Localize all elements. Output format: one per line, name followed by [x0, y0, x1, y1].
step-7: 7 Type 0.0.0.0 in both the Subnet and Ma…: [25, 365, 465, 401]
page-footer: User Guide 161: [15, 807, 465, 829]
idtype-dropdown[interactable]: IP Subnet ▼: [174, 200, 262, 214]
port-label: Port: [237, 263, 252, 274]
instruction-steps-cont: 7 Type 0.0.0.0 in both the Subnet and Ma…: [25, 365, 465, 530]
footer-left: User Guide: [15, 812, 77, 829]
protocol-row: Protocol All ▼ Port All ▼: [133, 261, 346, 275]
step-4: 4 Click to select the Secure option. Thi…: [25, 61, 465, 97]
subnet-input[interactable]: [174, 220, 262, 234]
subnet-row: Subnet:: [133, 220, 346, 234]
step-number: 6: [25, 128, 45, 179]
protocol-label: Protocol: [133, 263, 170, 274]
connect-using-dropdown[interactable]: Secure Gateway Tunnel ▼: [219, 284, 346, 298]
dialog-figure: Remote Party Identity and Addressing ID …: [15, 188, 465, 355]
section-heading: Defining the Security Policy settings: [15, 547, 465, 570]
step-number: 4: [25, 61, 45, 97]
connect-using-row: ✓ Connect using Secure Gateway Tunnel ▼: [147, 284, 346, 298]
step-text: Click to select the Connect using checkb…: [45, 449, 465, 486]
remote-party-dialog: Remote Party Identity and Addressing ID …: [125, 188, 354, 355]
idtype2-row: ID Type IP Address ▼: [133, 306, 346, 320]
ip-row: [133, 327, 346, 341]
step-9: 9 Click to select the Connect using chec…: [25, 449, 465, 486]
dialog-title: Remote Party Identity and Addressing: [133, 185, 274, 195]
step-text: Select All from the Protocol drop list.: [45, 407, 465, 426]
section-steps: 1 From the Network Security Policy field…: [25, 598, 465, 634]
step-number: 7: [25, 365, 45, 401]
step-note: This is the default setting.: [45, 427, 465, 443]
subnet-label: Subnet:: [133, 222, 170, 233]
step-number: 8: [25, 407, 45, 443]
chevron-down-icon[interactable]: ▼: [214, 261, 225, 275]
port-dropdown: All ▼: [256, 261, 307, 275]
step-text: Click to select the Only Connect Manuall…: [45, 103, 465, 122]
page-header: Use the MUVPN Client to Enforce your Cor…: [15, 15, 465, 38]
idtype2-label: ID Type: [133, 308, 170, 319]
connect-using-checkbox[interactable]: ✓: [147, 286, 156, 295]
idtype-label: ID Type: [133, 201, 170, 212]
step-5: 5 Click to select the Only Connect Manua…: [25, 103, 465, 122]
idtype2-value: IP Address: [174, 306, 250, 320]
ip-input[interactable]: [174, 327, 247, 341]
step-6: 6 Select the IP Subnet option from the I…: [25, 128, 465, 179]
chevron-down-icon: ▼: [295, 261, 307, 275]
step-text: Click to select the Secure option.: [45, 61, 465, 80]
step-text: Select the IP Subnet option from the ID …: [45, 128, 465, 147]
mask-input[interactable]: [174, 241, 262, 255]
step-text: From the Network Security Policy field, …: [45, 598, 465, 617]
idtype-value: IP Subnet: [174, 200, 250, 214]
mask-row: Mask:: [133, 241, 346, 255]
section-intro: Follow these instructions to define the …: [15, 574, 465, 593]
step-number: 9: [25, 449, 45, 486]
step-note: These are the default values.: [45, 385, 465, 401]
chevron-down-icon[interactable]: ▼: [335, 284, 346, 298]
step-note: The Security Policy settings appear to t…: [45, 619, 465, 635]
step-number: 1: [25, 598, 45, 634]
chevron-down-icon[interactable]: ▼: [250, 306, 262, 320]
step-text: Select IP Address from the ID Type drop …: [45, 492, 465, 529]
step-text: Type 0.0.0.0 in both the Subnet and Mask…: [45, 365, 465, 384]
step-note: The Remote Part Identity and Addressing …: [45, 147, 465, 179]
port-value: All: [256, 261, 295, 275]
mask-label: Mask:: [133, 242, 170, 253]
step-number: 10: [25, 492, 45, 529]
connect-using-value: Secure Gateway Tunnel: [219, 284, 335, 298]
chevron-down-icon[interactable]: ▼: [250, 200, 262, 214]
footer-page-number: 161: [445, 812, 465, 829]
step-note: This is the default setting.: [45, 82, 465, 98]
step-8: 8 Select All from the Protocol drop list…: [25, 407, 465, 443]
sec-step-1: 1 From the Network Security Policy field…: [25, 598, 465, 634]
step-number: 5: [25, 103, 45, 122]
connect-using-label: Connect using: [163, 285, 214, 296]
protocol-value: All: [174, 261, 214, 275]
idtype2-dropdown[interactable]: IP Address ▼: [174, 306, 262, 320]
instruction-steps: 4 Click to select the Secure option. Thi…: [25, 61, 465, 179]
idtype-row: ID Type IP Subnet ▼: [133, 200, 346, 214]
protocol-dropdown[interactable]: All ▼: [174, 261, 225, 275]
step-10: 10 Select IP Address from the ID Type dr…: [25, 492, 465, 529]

WORK TASK: Reproduce all entries exactly, leaving each one whole.

WRITTEN RESPONSE:
Localize all elements. Output format: one per line, name followed by [x0, y0, x1, y1].
step-7: 7 Type 0.0.0.0 in both the Subnet and Ma…: [25, 365, 465, 401]
page-footer: User Guide 161: [15, 807, 465, 829]
idtype-dropdown[interactable]: IP Subnet ▼: [174, 200, 262, 214]
port-label: Port: [237, 263, 252, 274]
instruction-steps-cont: 7 Type 0.0.0.0 in both the Subnet and Ma…: [25, 365, 465, 530]
footer-left: User Guide: [15, 812, 77, 829]
protocol-row: Protocol All ▼ Port All ▼: [133, 261, 346, 275]
step-4: 4 Click to select the Secure option. Thi…: [25, 61, 465, 97]
subnet-input[interactable]: [174, 220, 262, 234]
subnet-row: Subnet:: [133, 220, 346, 234]
step-number: 6: [25, 128, 45, 179]
protocol-label: Protocol: [133, 263, 170, 274]
connect-using-dropdown[interactable]: Secure Gateway Tunnel ▼: [219, 284, 346, 298]
dialog-figure: Remote Party Identity and Addressing ID …: [15, 188, 465, 355]
section-heading: Defining the Security Policy settings: [15, 547, 465, 570]
step-number: 4: [25, 61, 45, 97]
connect-using-row: ✓ Connect using Secure Gateway Tunnel ▼: [147, 284, 346, 298]
step-text: Click to select the Connect using checkb…: [45, 449, 465, 486]
remote-party-dialog: Remote Party Identity and Addressing ID …: [125, 188, 354, 355]
idtype2-row: ID Type IP Address ▼: [133, 306, 346, 320]
ip-row: [133, 327, 346, 341]
step-9: 9 Click to select the Connect using chec…: [25, 449, 465, 486]
dialog-title: Remote Party Identity and Addressing: [133, 185, 274, 195]
step-text: Select All from the Protocol drop list.: [45, 407, 465, 426]
section-steps: 1 From the Network Security Policy field…: [25, 598, 465, 634]
step-number: 7: [25, 365, 45, 401]
step-note: This is the default setting.: [45, 427, 465, 443]
subnet-label: Subnet:: [133, 222, 170, 233]
step-number: 8: [25, 407, 45, 443]
chevron-down-icon[interactable]: ▼: [214, 261, 225, 275]
port-dropdown: All ▼: [256, 261, 307, 275]
step-text: Click to select the Only Connect Manuall…: [45, 103, 465, 122]
page-header: Use the MUVPN Client to Enforce your Cor…: [15, 15, 465, 38]
idtype2-label: ID Type: [133, 308, 170, 319]
connect-using-checkbox[interactable]: ✓: [147, 286, 156, 295]
idtype-label: ID Type: [133, 201, 170, 212]
step-5: 5 Click to select the Only Connect Manua…: [25, 103, 465, 122]
idtype2-value: IP Address: [174, 306, 250, 320]
ip-input[interactable]: [174, 327, 247, 341]
step-6: 6 Select the IP Subnet option from the I…: [25, 128, 465, 179]
chevron-down-icon: ▼: [295, 261, 307, 275]
step-text: Click to select the Secure option.: [45, 61, 465, 80]
step-text: Select the IP Subnet option from the ID …: [45, 128, 465, 147]
mask-input[interactable]: [174, 241, 262, 255]
step-text: From the Network Security Policy field, …: [45, 598, 465, 617]
idtype-value: IP Subnet: [174, 200, 250, 214]
mask-row: Mask:: [133, 241, 346, 255]
section-intro: Follow these instructions to define the …: [15, 574, 465, 593]
step-number: 9: [25, 449, 45, 486]
step-note: These are the default values.: [45, 385, 465, 401]
chevron-down-icon[interactable]: ▼: [335, 284, 346, 298]
step-note: The Security Policy settings appear to t…: [45, 619, 465, 635]
step-number: 1: [25, 598, 45, 634]
chevron-down-icon[interactable]: ▼: [250, 306, 262, 320]
step-text: Select IP Address from the ID Type drop …: [45, 492, 465, 529]
step-text: Type 0.0.0.0 in both the Subnet and Mask…: [45, 365, 465, 384]
step-note: The Remote Part Identity and Addressing …: [45, 147, 465, 179]
port-value: All: [256, 261, 295, 275]
mask-label: Mask:: [133, 242, 170, 253]
step-number: 10: [25, 492, 45, 529]
connect-using-value: Secure Gateway Tunnel: [219, 284, 335, 298]
chevron-down-icon[interactable]: ▼: [250, 200, 262, 214]
footer-page-number: 161: [445, 812, 465, 829]
step-note: This is the default setting.: [45, 82, 465, 98]
step-8: 8 Select All from the Protocol drop list…: [25, 407, 465, 443]
sec-step-1: 1 From the Network Security Policy field…: [25, 598, 465, 634]
step-number: 5: [25, 103, 45, 122]
connect-using-label: Connect using: [163, 285, 214, 296]
protocol-value: All: [174, 261, 214, 275]
idtype2-dropdown[interactable]: IP Address ▼: [174, 306, 262, 320]
instruction-steps: 4 Click to select the Secure option. Thi…: [25, 61, 465, 179]
idtype-row: ID Type IP Subnet ▼: [133, 200, 346, 214]
protocol-dropdown[interactable]: All ▼: [174, 261, 225, 275]
step-10: 10 Select IP Address from the ID Type dr…: [25, 492, 465, 529]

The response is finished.